Spring Leasing Gains Traction As Apartment Supply Pressure Eases
Apartment operators entered the 2026 spring leasing season hoping the industry had finally reached a turning point after years of record new supply and aggressive concessions. While few are calling what they’re seeing “a full recovery,” many believe the market is beginning to stabilize as deliveries slow and excess inventory starts to be absorbed.
While the multifamily sector has not fully returned to pre-supply-surge conditions, many said this year’s spring leasing performance represents the clearest sign yet that the market is normalizing.
“The 2026 spring leasing season has shown improvement over 2025, particularly in consistency of demand and leasing velocity,” said Marcie Williams, chief strategy officer at The Bainbridge Cos. “Overall, the environment remains competitive, but it feels more stable and less reactive than last spring.”
Leasing velocity has improved in several markets, concessions are becoming more targeted and renewal rates are strengthening as renters increasingly choose to stay put rather than absorb moving costs in an uncertain economy.
“Our 2026 spring leasing season is outperforming last year by a meaningful margin, with first-visit prospect traffic up roughly 41% year-over-year,” said Tammy Freiling, chief financial officer of property management at Kairoi Residential. “More telling than the traffic gain is what’s happening at conversion: our leasing velocity has strengthened in tandem.”
Still, the gains have not been universal.

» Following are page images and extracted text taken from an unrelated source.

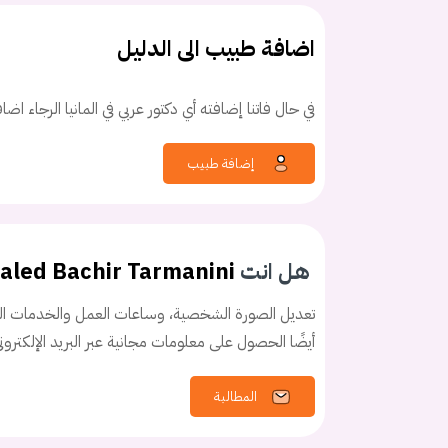
اضافة طبيب الى الدليل
في حال فاتنا إضافته أي دكتور عربي في المانيا الرجاء اض
كلمه السر
هل نسيت كلم
إضافة طبيب
هل انت
haled Bachir Tarmanini
تعديل الصورة الشخصية، وساعات العمل والخدمات الخ
أيضًا الحصول على معلومات مجانية عبر البريد الإلكترو
المطالبة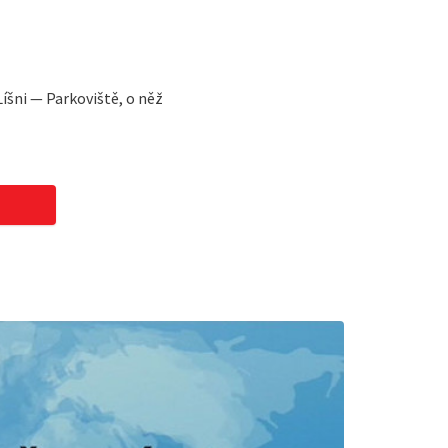
íšni — Parkoviště, o něž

Several companies note that local supply conditions continue to determine which markets are thriving and which remain under pressure.

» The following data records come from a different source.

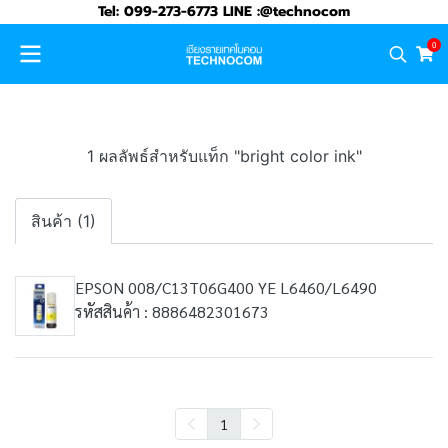
Tel: 099-273-6773 LINE :@technocom
0
1 ผลลัพธ์สำหรับแท็ก "bright color ink"
สินค้า (1)
EPSON 008/C13T06G400 YE L6460/L6490
รหัสสินค้า : 8886482301673
1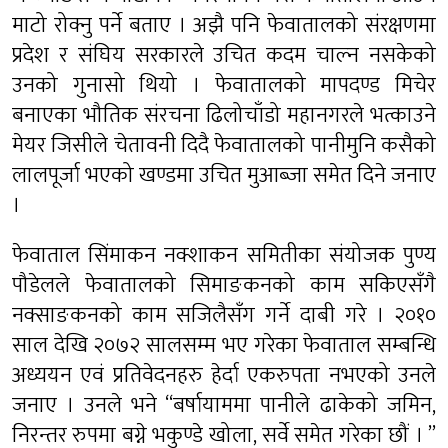
माटो रोक्नु पर्ने बताए । अझै पनि फेवातालको संरक्षणमा
प्रदेश र संघिय सरकारले उचित कदम चाल्न नसकेको
उनको गुनासो थियो । फेवातालको मापदण्ड मिचेर
बनाएका भौतिक संरचना ढिलोचाँडो महानगरले भत्काउने
मेयर जिसीले चेतावनी दिदै फेवातालको पानीमुनि कसैको
लालपूर्जा भएको खण्डमा उचित मुआब्जा समेत दिने जनाए
।
फेवाताल सिंमाकन नक्शाकन समितीका संयोजक पुण्य
पौडेलले फेवातालको सिमाङकनको काम सकिएसँगै
नक्साङकनको काम सजिलैसँग गर्ने दाबी गरे । २०१०
साल देखि २०७२ सालसम्म भए गरेका फेवाताल सम्बन्धि
अध्ययन एवं प्रतिवेदनहरु हेर्दा एकरुपता नभएको उनले
जनाए । उनले भने “बर्षायाममा पानीले ढाकेको जमिन,
निरन्तर रुपमा बग्ने भकुण्डे खोला, सर्वे समेत गरेका छौं । ”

Stephen Prochnow, executive vice president of property management for Mill Creek Residential, noted the spring season has been mixed, and very market-dependent.

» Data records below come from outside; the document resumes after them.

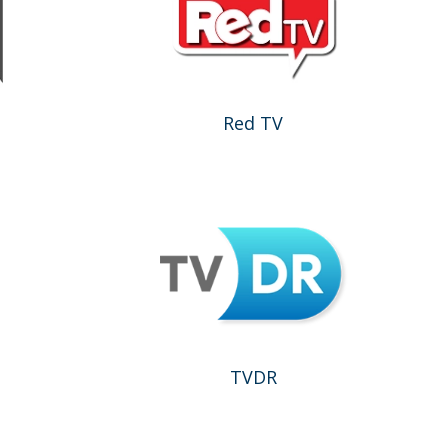
Red TV
TVDR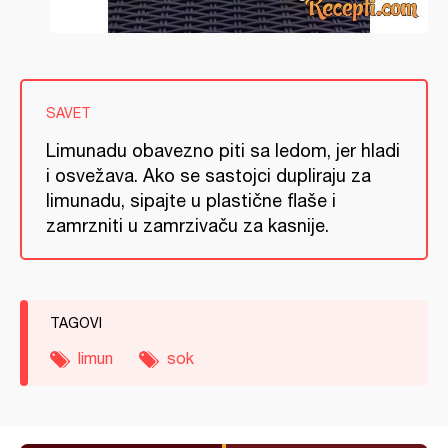
SAVET
Limunadu obavezno piti sa ledom, jer hladi
i osvežava. Ako se sastojci dupliraju za
limunadu, sipajte u plastične flaše i
zamrzniti u zamrzivaču za kasnije.
TAGOVI
limun
sok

“The story this spring is less about overall demand and more about where you sit relative to local supply,” Prochnow said. “In markets where we’re still competing against a concentration of lease-ups in close proximity, renters have a lot of choices and they know it.”
Supply burn-off starts to shift the market
The improving supply-demand balance is also beginning to support rental rate recovery in select markets, particularly at stabilized communities. While aggressive rent growth has not returned, some firms are testing modest increases and scaling back concessions as occupancy improves.
“We’re seeing far more communities reach stabilization—in our own portfolio and across our submarkets—than we are seeing new lease-ups kick off,” Prochnow said. “Communities that have stabilized are starting to experiment with concession reduction and modest rent growth, which is encouraging.”
Some markets stabilize while others remain soft
While the industry is seeing signs of improving, the recovery remains highly uneven depending on local supply conditions.
“As communities reach stabilization and available inventory continues to decline, we’re starting to see leasing momentum improve in places that were most challenged 12 months ago,” Prochnow said. “Progress in the hardest markets is a good sign that the broader dynamic is shifting.”